The Israeli communists recognise that the revolt of the Arab peoples has deep social class and political roots. “Neo-liberalism is the real reason for the deepening poverty, growing unemployment, repression and corruption of the Arab states.”

Of North African changes, it says a “regional capitalist regime, dependent on international corporations, has turned countries like Egypt and Tunisia into a paradise for capital and foreign investors and an inferno for workers and the broad popular strata, including the middle class.

“As far as the US is concerned, the future regime in Egypt must make sure to maintain Egypt’s dependency in the geopolitical sphere (with regard to ties with Israel and American strategy in the area), in the economic sphere (neo-liberalism) and in the military sphere (subordination of the military establishment to Washington).

“The US plans to strengthen the hold on power of the reactionary bloc comprised of the grand bourgeoisie, which is dependent on global capital, the landowning stratum, and the leadership of political Islam. As expected, the American plan has been adopted both by the leadership of the military establishment and by the Muslim Brotherhood.”

The victories achieved by Islamic movements in the general elections in Tunisia and Egypt, and the Islamic regimes installed earlier in Sudan and the Gaza Strip, all indicate the emergence in the Arab countries of a religious-Islamist wave, fed by the rage of the masses. But the communists take a subtle position on it.

“Our basic position has not changed. We unhesitatingly declare our allegiance with the Arab peoples against imperialism, never with imperialism against the Arab peoples.” In response to the Arab insurgency we have updated this slogan to: “with the Arab peoples against imperialism and the regimes of repression and dependency”. This is a more complex formula, but these complex situations have no simplistic solution.

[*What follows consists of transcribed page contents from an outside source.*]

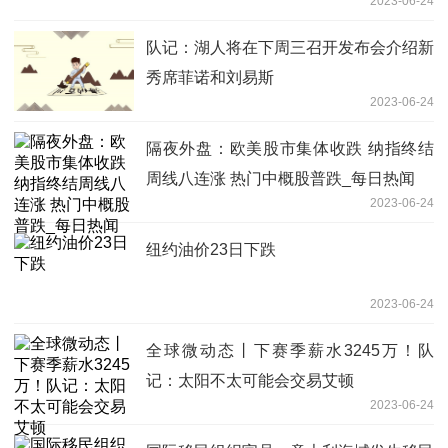
2023-06-24
队记：湖人将在下周三召开发布会介绍新
秀席菲诺和刘易斯
2023-06-24
隔夜外盘：欧美股市集体收跌 纳指终结
周线八连涨 热门中概股普跌_每日热闻
2023-06-24
纽约油价23日下跌
2023-06-24
全球微动态丨下赛季薪水3245万！队
记：太阳不太可能会交易艾顿
2023-06-24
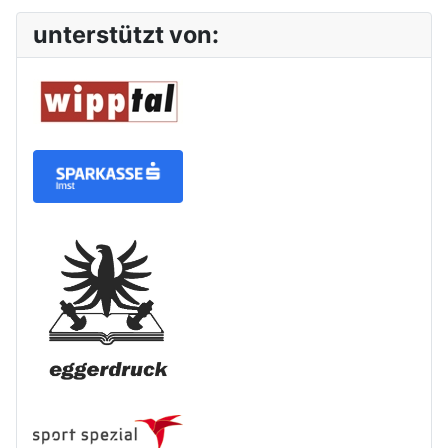
unterstützt von:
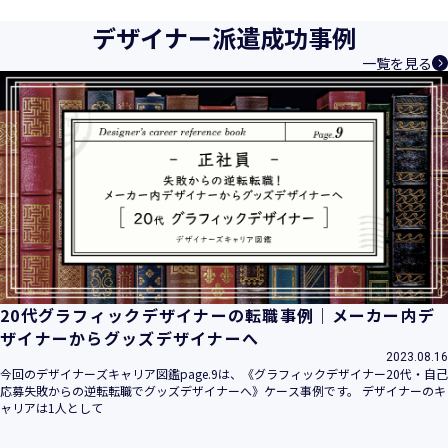
デザイナー派遣成功事例
一覧を見る
20代グラフィックデザイナーの転職事例｜メーカー内デ
ザイナーからグッズデザイナーへ
2023.08.16
今回のデザイナーズキャリア図鑑page.9は、《グラフィックデザイナー20代・自己
応募失敗からの逆転転職でグッズデザイナーへ》ケース事例です。 デザイナーのキ
ャリアは1人として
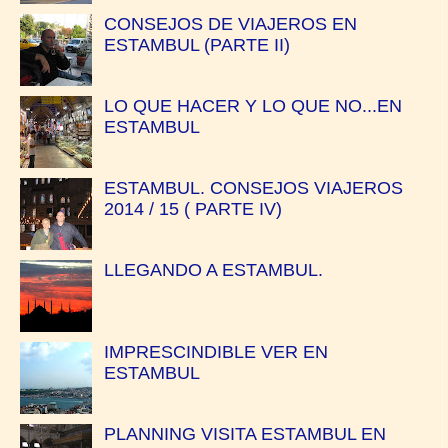
CONSEJOS DE VIAJEROS EN
ESTAMBUL (PARTE II)
LO QUE HACER Y LO QUE NO...EN
ESTAMBUL
ESTAMBUL. CONSEJOS VIAJEROS
2014 / 15 ( PARTE IV)
LLEGANDO A ESTAMBUL.
IMPRESCINDIBLE VER EN
ESTAMBUL
PLANNING VISITA ESTAMBUL EN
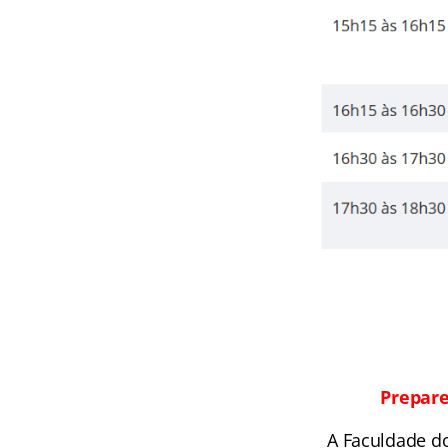
Prepare
A Faculdade do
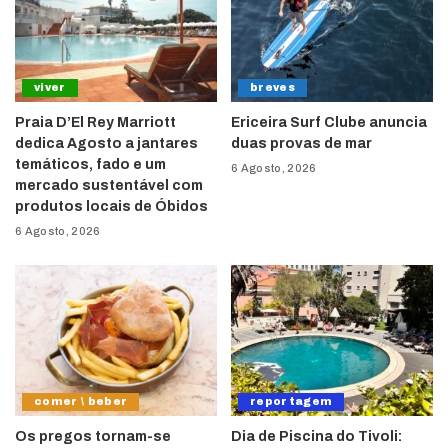
viver
breves
Praia D’El Rey Marriott
Ericeira Surf Clube anuncia
dedica Agosto a jantares
duas provas de mar
temáticos, fado e um
6 Agosto, 2026
mercado sustentável com
produtos locais de Óbidos
6 Agosto, 2026
comer \ beber
reportagem
Os pregos tornam-se
Dia de Piscina do Tivoli:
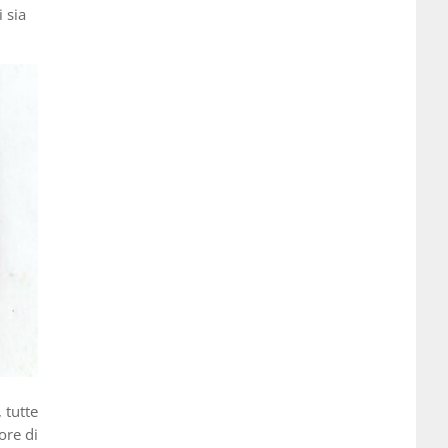
 sia
 tutte
ore di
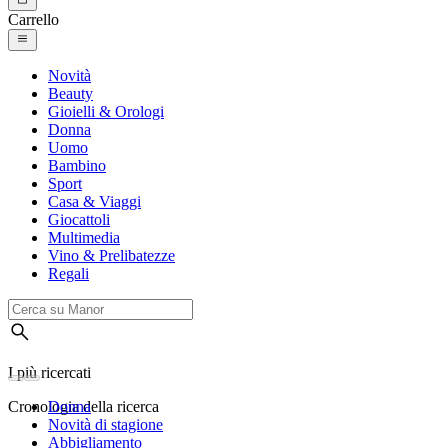
Carrello
Novità
Beauty
Gioielli & Orologi
Donna
Uomo
Bambino
Sport
Casa & Viaggi
Giocattoli
Multimedia
Vino & Prelibatezze
Regali
I più ricercati
Cronologia della ricerca
Donna
Novità di stagione
Abbigliamento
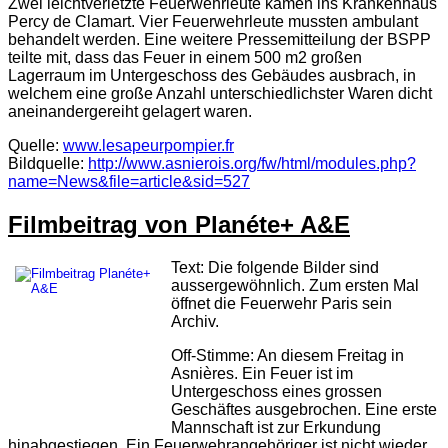
Zwei leichtverletzte Feuerwehrleute kamen ins Krankenhaus
Percy de Clamart
. Vier Feuerwehrleute mussten ambulant
behandelt werden. Eine weitere Pressemitteilung der BSPP
teilte mit, dass das Feuer in einem 500 m2 großen
Lagerraum im Untergeschoss des Gebäudes ausbrach, in
welchem eine große Anzahl unterschiedlichster Waren dicht
aneinandergereiht gelagert waren.
Quelle:
www.lesapeurpompier.fr
Bildquelle:
http://www.asnierois.org/fw/html/modules.php?
name=News&file=article&sid=527
Filmbeitrag von Planéte+ A&E
Text: Die folgende Bilder sind
aussergewöhnlich. Zum ersten Mal
öffnet die Feuerwehr Paris sein
Archiv.
Off-Stimme: An diesem Freitag in
Asnières. Ein Feuer ist im
Untergeschoss eines grossen
Geschäftes ausgebrochen. Eine erste
Mannschaft ist zur Erkundung
hinabgestiegen. Ein Feuerwehrangehöriger ist nicht wieder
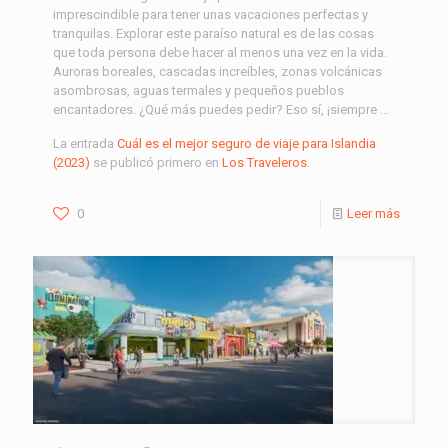
imprescindible para tener unas vacaciones perfectas y
tranquilas. Explorar este paraíso natural es de las cosas
que toda persona debe hacer al menos una vez en la vida.
Auroras boreales, cascadas increíbles, zonas volcánicas
asombrosas, aguas termales y pequeños pueblos
encantadores. ¿Qué más puedes pedir? Eso sí, ¡siempre …
La entrada
Cuál es el mejor seguro de viaje para Islandia
(2023)
se publicó primero en
Los Traveleros
.
0
Leer más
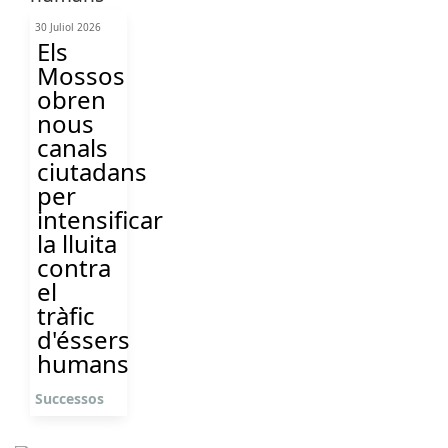
30 Juliol 2026
Els
Mossos
obren
nous
canals
ciutadans
per
intensificar
la lluita
contra
el
tràfic
d'éssers
humans
Successos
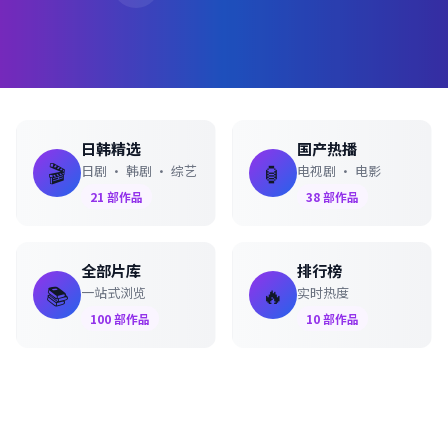
日韩精选
国产热播
🎬
🏮
日剧 · 韩剧 · 综艺
电视剧 · 电影
21
部作品
38
部作品
全部片库
排行榜
📚
🔥
一站式浏览
实时热度
100
部作品
10
部作品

The Israeli communist party warned against the escalation of civil war in Syria and against the disaster which direct or indirect “imperialist military intervention” will impose upon it. “We denounce the complicity of the Arab League and Turkey in the attempts of the American administration, Nato and the Israeli government to yoke Syria to the hegemony of the US and the West.”

I can see Rosa Luxemburg smile with relief. I can see the usual frothing-at-the-mouth anti-Jewish Muslim extremists looking lost. I can see the Hindu right-wing of the Hindu-Jewish-Christian triad looking disoriented by this mostly unexpected and little known ‘Jewish conspiracy’ against their core beliefs.

The writer is Dawn’s correspondent in Delhi.